Stored records
== == ==

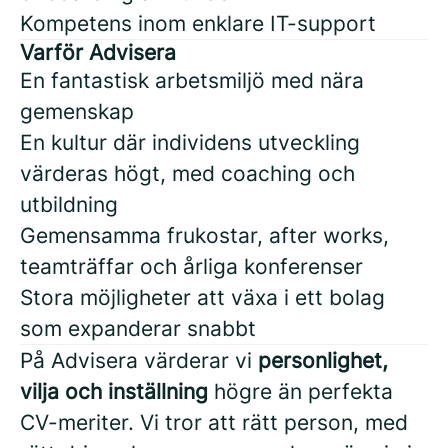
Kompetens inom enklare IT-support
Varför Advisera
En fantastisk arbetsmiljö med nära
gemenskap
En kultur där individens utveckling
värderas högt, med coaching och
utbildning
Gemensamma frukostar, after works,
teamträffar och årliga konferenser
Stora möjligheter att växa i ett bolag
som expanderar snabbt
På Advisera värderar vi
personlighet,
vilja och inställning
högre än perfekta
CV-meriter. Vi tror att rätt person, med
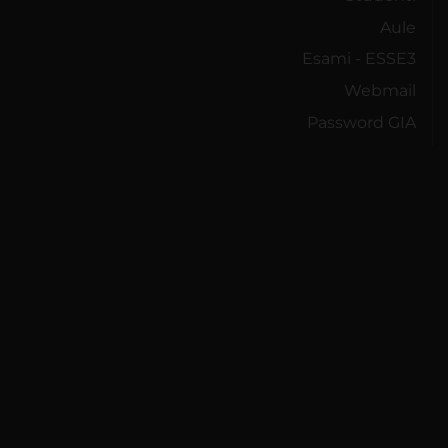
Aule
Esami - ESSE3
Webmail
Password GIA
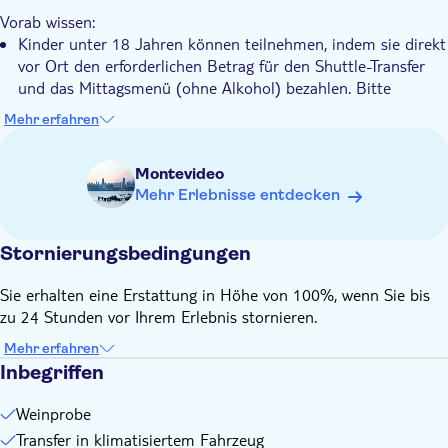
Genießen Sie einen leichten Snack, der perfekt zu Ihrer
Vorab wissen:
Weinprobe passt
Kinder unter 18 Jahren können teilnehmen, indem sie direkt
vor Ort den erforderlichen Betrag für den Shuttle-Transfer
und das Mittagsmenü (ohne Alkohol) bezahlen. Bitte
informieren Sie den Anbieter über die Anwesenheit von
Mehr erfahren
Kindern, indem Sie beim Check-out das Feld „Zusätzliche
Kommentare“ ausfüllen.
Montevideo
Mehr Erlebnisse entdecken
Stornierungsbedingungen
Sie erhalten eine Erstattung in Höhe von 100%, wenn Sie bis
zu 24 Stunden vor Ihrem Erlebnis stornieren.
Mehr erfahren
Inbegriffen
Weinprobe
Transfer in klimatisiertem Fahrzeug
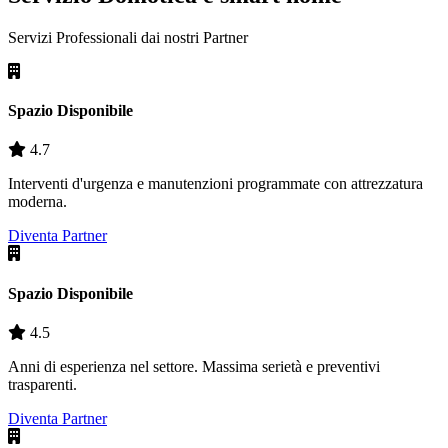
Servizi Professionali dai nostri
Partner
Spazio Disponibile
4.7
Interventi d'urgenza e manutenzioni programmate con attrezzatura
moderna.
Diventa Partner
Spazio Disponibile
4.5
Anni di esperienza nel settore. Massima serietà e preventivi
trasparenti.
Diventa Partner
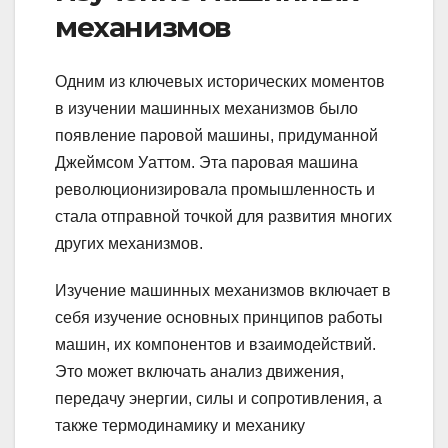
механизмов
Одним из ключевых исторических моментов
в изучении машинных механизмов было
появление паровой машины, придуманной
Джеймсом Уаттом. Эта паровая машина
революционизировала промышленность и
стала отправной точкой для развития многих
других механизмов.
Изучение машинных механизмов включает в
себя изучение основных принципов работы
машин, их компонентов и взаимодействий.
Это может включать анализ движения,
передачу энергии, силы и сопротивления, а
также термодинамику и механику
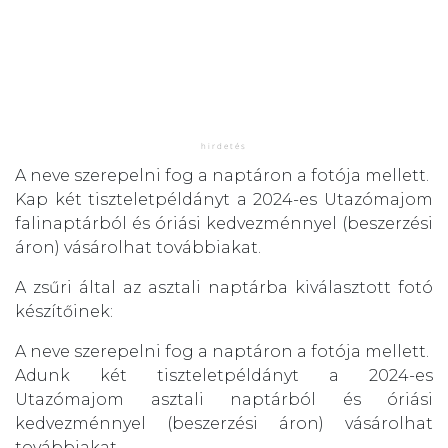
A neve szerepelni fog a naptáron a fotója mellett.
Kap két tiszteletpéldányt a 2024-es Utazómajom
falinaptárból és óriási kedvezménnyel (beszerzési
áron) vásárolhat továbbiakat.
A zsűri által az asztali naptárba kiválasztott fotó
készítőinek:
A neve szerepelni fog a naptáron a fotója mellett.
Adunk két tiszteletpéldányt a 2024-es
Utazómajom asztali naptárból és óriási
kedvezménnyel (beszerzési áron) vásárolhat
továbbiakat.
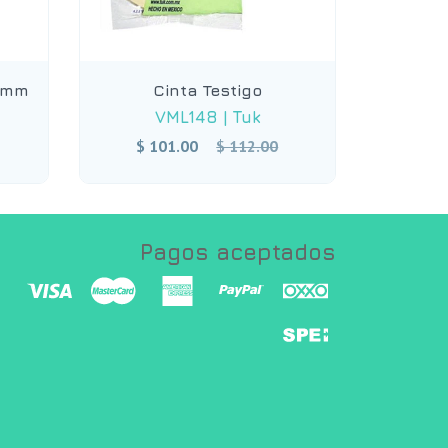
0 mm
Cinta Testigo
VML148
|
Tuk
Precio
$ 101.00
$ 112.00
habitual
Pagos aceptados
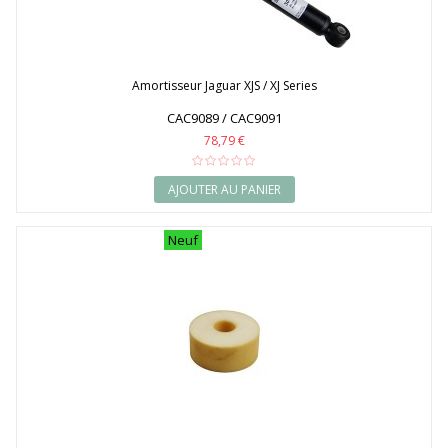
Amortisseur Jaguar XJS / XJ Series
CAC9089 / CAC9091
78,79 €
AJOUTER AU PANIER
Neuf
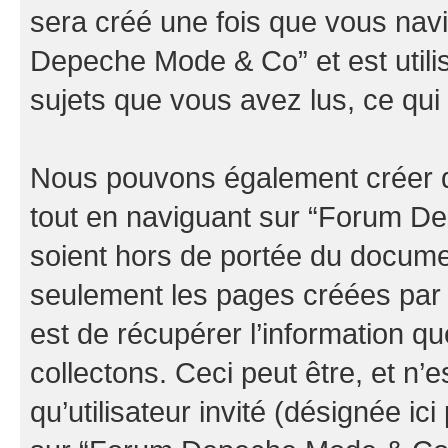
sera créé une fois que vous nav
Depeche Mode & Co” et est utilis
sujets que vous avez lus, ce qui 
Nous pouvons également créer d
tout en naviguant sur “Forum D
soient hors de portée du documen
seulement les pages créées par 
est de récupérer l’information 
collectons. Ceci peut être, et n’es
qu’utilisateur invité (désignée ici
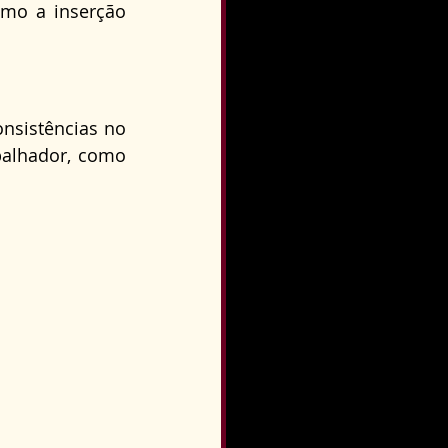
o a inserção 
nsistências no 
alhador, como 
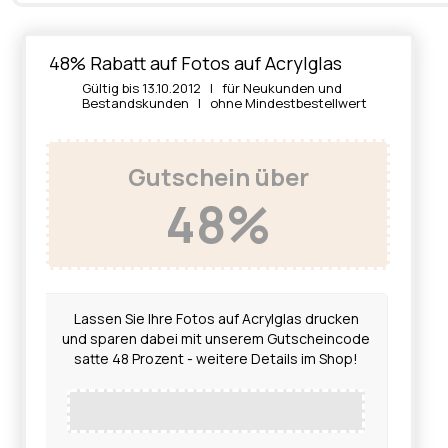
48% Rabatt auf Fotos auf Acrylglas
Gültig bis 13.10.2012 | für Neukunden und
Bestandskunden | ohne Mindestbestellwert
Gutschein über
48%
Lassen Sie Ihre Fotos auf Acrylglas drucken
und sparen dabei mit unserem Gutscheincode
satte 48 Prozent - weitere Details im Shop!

== == ==

PROBLEM STATEMENT: The task here is to output the line with "48% Rabatt auf Fotos auf Acrylglas" and all lines after it to the end of the records above, exactly and only those.

ANSWER FOR THIS EXERCISE:
48% Rabatt auf Fotos auf Acrylglas
Gültig bis 13.10.2012 | für Neukunden und
Bestandskunden | ohne Mindestbestellwert
Gutschein über
48%
Lassen Sie Ihre Fotos auf Acrylglas drucken
und sparen dabei mit unserem Gutscheincode
satte 48 Prozent - weitere Details im Shop!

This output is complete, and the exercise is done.